Extracted data entries:

************

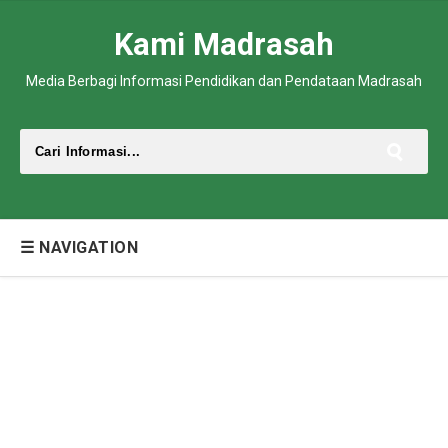
Kami Madrasah
Media Berbagi Informasi Pendidikan dan Pendataan Madrasah
☰ NAVIGATION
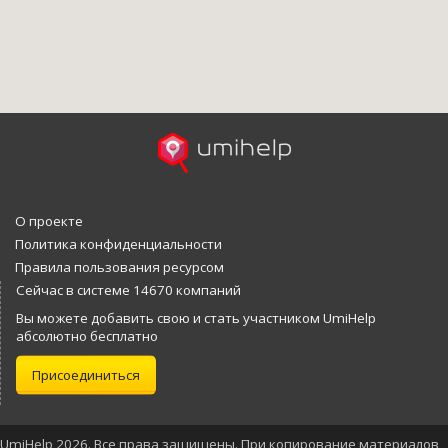
О проекте
Политика конфиденциальности
Правила пользования ресурсом
Сейчас в системе 14670 компаний
Вы можете добавить свою и стать участником UmiHelp
абсолютно бесплатно
Присоединиться
UmiHelp 2026. Все права защищены. При копирование материалов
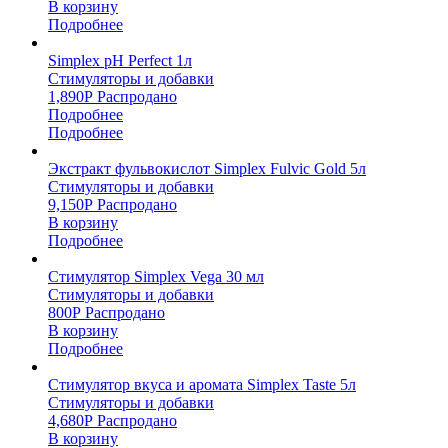
В корзину
Подробнее
Simplex pH Perfect 1л
Стимуляторы и добавки
1,890
Р
Распродано
Подробнее
Подробнее
Экстракт фульвокислот Simplex Fulvic Gold 5л
Стимуляторы и добавки
9,150
Р
Распродано
В корзину
Подробнее
Стимулятор Simplex Vega 30 мл
Стимуляторы и добавки
800
Р
Распродано
В корзину
Подробнее
Стимулятор вкуса и аромата Simplex Taste 5л
Стимуляторы и добавки
4,680
Р
Распродано
В корзину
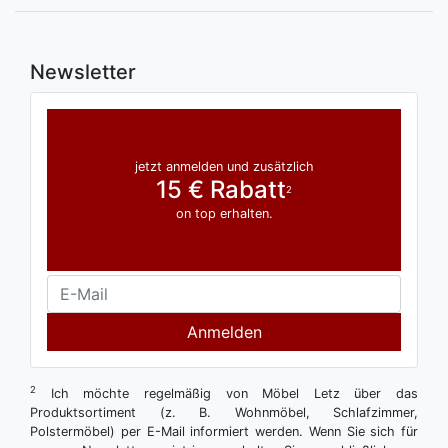
Newsletter
jetzt anmelden und zusätzlich
15 € Rabatt
2
on top erhalten.
Anmelden
2
Ich möchte regelmäßig von Möbel Letz über das
Produktsortiment (z. B. Wohnmöbel, Schlafzimmer,
Polstermöbel) per E-Mail informiert werden. Wenn Sie sich für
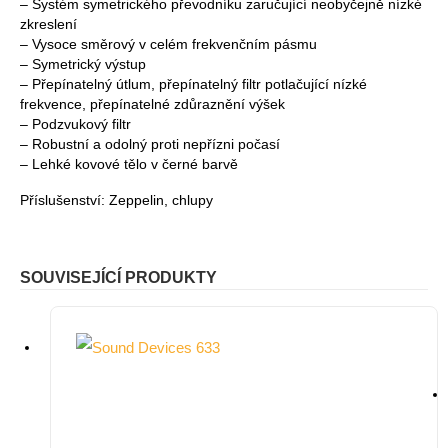
– Systém symetrického převodníku zaručující neobyčejně nízké
zkreslení
– Vysoce směrový v celém frekvenčním pásmu
– Symetrický výstup
– Přepínatelný útlum, přepínatelný filtr potlačující nízké
frekvence, přepínatelné zdůraznění výšek
– Podzvukový filtr
– Robustní a odolný proti nepřízni počasí
– Lehké kovové tělo v černé barvě
Příslušenství: Zeppelin, chlupy
SOUVISEJÍCÍ PRODUKTY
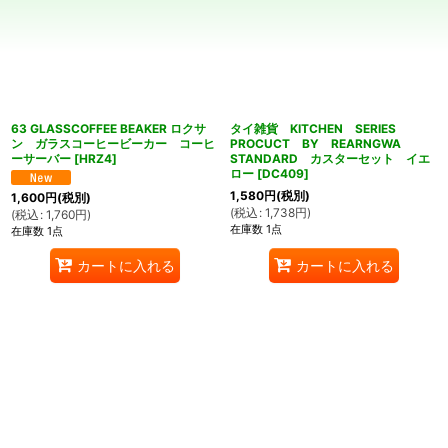
並び順
:
絞り込む
63 GLASSCOFFEE BEAKER ロクサ
タイ雑貨 KITCHEN SERIES
ン ガラスコーヒービーカー コーヒ
PROCUCT BY REARNGWA
ーサーバー
[
HRZ4
]
STANDARD カスターセット イエ
ロー
[
DC409
]
1,580
円
(税別)
1,600
円
(税別)
(
税込
:
1,738
円
)
(
税込
:
1,760
円
)
在庫数 1点
在庫数 1点
カートに入れる
カートに入れる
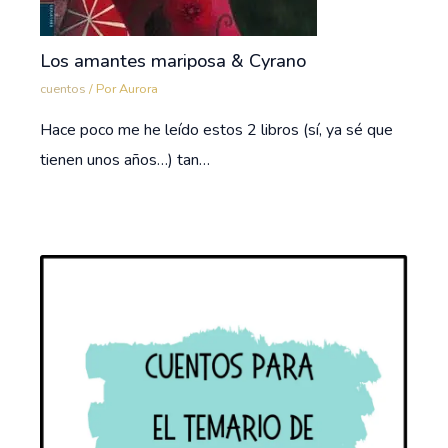
Los amantes mariposa & Cyrano
cuentos
/ Por
Aurora
Hace poco me he leído estos 2 libros (sí, ya sé que
tienen unos años…) tan…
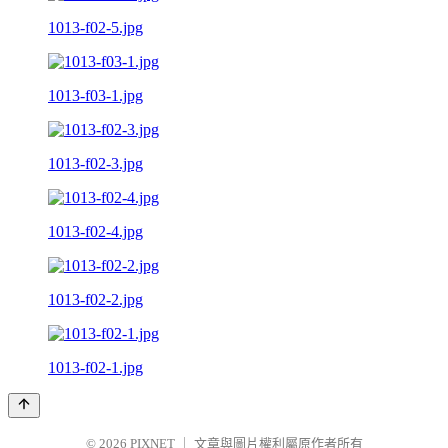
1013-f02-5.jpg
1013-f03-1.jpg
1013-f02-3.jpg
1013-f02-4.jpg
1013-f02-2.jpg
1013-f02-1.jpg
© 2026
PIXNET
｜
文章與圖片權利屬原作者所有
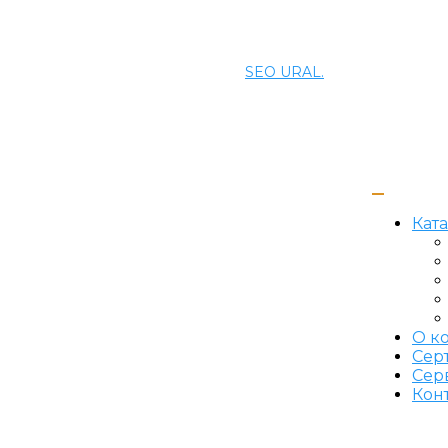
© 2021 ПРОМЭНЕРГОМАШ-ЕК. Все права защищены.
Создание и продвижение сайта
SEO URAL.
Кат
О к
Сер
Сер
Кон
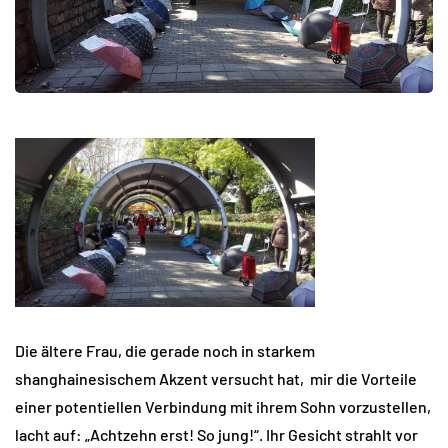
Die ältere Frau, die gerade noch in starkem
shanghainesischem Akzent versucht hat, mir die Vorteile
einer potentiellen Verbindung mit ihrem Sohn vorzustellen,
lacht auf: „Achtzehn erst! So jung!“. Ihr Gesicht strahlt vor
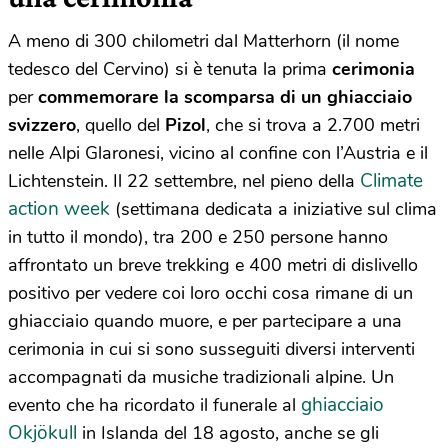
A meno di 300 chilometri dal Matterhorn (il nome
tedesco del Cervino) si è tenuta la prima
cerimonia
per
commemorare la scomparsa di un ghiacciaio
svizzero
, quello del
Pizol
, che si trova a 2.700 metri
nelle Alpi Glaronesi, vicino al confine con l’Austria e il
Climate
Lichtenstein. Il 22 settembre, nel pieno della
action week
(settimana dedicata a iniziative sul clima
in tutto il mondo), tra 200 e 250 persone hanno
affrontato un breve trekking e 400 metri di dislivello
positivo per vedere coi loro occhi cosa rimane di un
ghiacciaio quando muore, e per partecipare a una
cerimonia in cui si sono susseguiti diversi interventi
accompagnati da musiche tradizionali alpine. Un
ghiacciaio
evento che ha ricordato il funerale al
Okjökull
in Islanda del 18 agosto, anche se gli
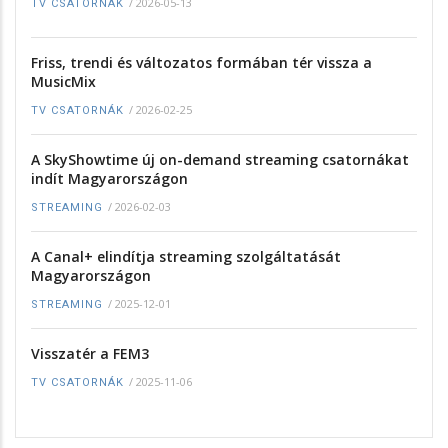
/
2026-05-13
TV CSATORNÁK
Friss, trendi és változatos formában tér vissza a
MusicMix
/
2026-02-25
TV CSATORNÁK
A SkyShowtime új on-demand streaming csatornákat
indít Magyarországon
/
2026-02-03
STREAMING
A Canal+ elindítja streaming szolgáltatását
Magyarországon
/
2025-12-01
STREAMING
Visszatér a FEM3
/
2025-11-06
TV CSATORNÁK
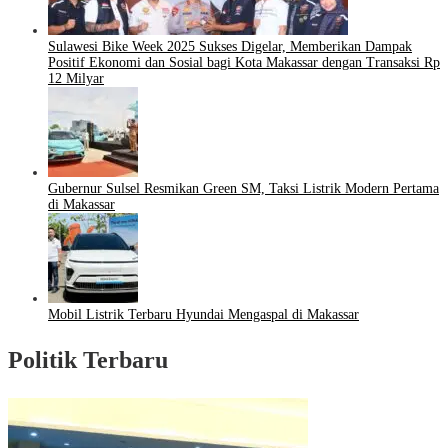
Sulawesi Bike Week 2025 Sukses Digelar, Memberikan Dampak
Positif Ekonomi dan Sosial bagi Kota Makassar dengan Transaksi Rp
12 Milyar
Gubernur Sulsel Resmikan Green SM, Taksi Listrik Modern Pertama
di Makassar
Mobil Listrik Terbaru Hyundai Mengaspal di Makassar
Politik Terbaru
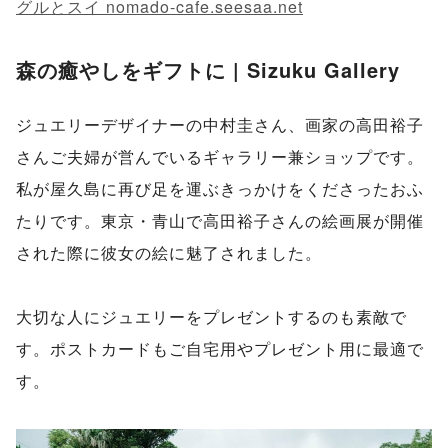
グルとスイ nomado-cafe.seesaa.net
森の癒やしをギフトに | Sizuku Gallery
ジュエリーデザイナーの中村圭さん、画家の高田裕子
さんご夫婦が営んでいるギャラリー兼ショップです。
私が屋久島に再び足を運ぶきっかけをくださったおふ
たりです。東京・青山で高田裕子さんの絵画展が開催
された際に彼女の絵に魅了されました。
大切な人にジュエリーをプレゼントするのも素敵で
す。ポストカードもご自宅用やプレゼント用に最適で
す。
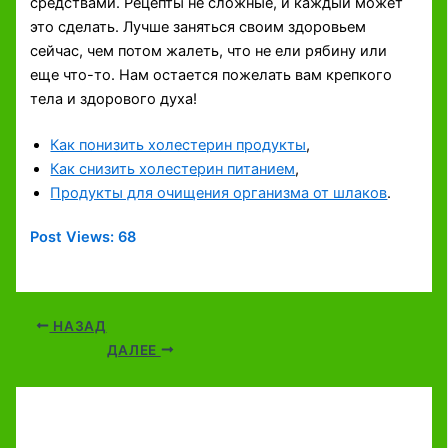
средствами. Рецепты не сложные, и каждый может
это сделать. Лучше заняться своим здоровьем
сейчас, чем потом жалеть, что не ели рябину или
еще что-то. Нам остается пожелать вам крепкого
тела и здорового духа!
Как понизить холестерин продукты
,
Как снизить холестерин питанием
,
Продукты для очищения организма от шлаков
.
Post Views:
68
НАЗАД
ДАЛЕЕ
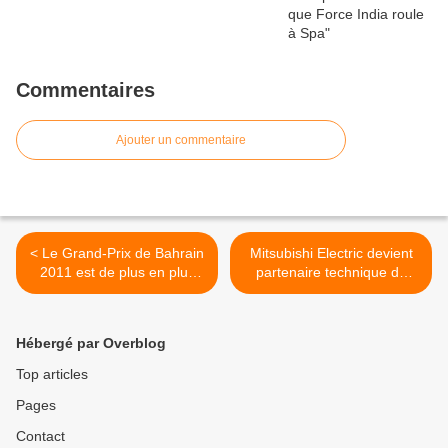
Commentaires
Ajouter un commentaire
< Le Grand-Prix de Bahrain
Mitsubishi Electric devient
2011 est de plus en plus
partenaire technique de
incertain
Sauber >
Hébergé par Overblog
Top articles
Pages
Contact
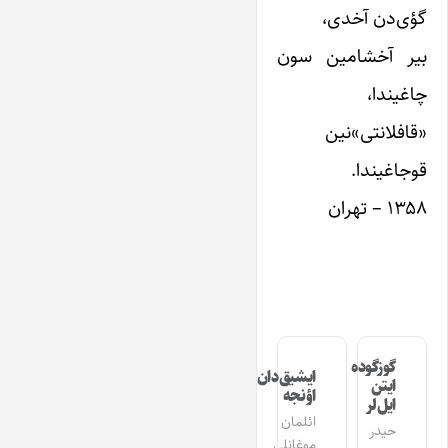
گؤی‌دن آخدی،
بیر آخشامین سون
چاغیندا،
«قافلانتی»نین
قوجاغیندا.
۱۳۵۸ – تهران
گوزگوده
ایشیق‌دان
ایتن
اؤنجه
ایل‌لر
ائلمان
حیدر
موغانلی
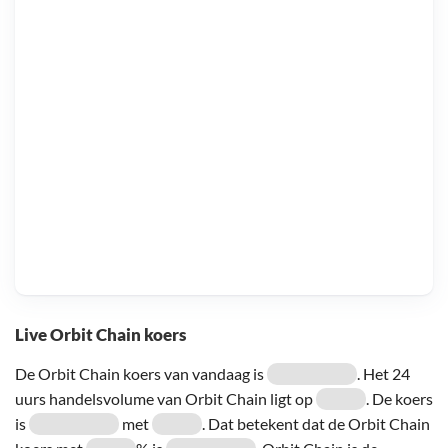
Live Orbit Chain koers
De Orbit Chain koers van vandaag is
. Het 24
uurs handelsvolume van Orbit Chain ligt op
. De koers
is
met
. Dat betekent dat de Orbit Chain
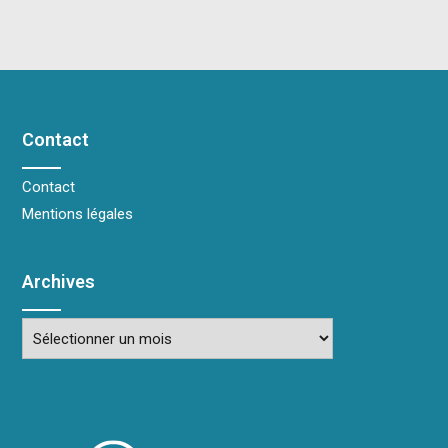
Contact
Contact
Mentions légales
Archives
Archives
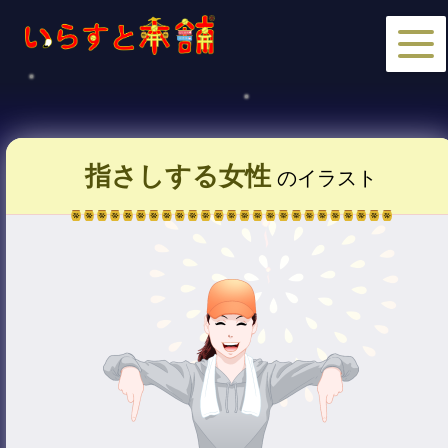
指さしする女性
のイラスト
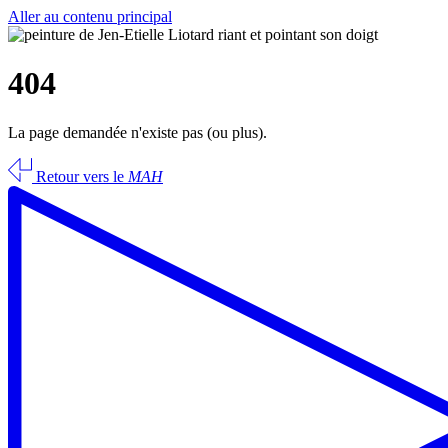
Aller au contenu principal
404
La page demandée n'existe pas (ou plus).
Retour vers le
MAH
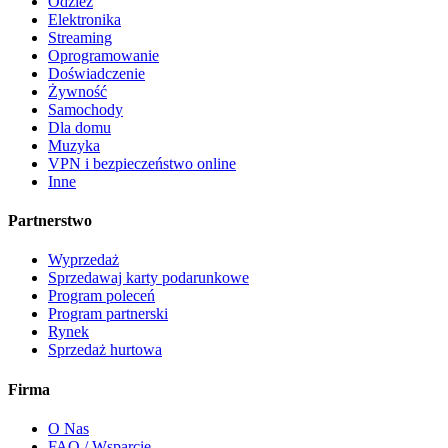
Odzież
Elektronika
Streaming
Oprogramowanie
Doświadczenie
Żywność
Samochody
Dla domu
Muzyka
VPN i bezpieczeństwo online
Inne
Partnerstwo
Wyprzedaż
Sprzedawaj karty podarunkowe
Program poleceń
Program partnerski
Rynek
Sprzedaż hurtowa
Firma
O Nas
FAQ / Wsparcie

************

### [TRY IT]
Lines holding the string "nízké" in the records above must be counted; give the number alone.

### [SOLUTION TO THE EXERCISE]
2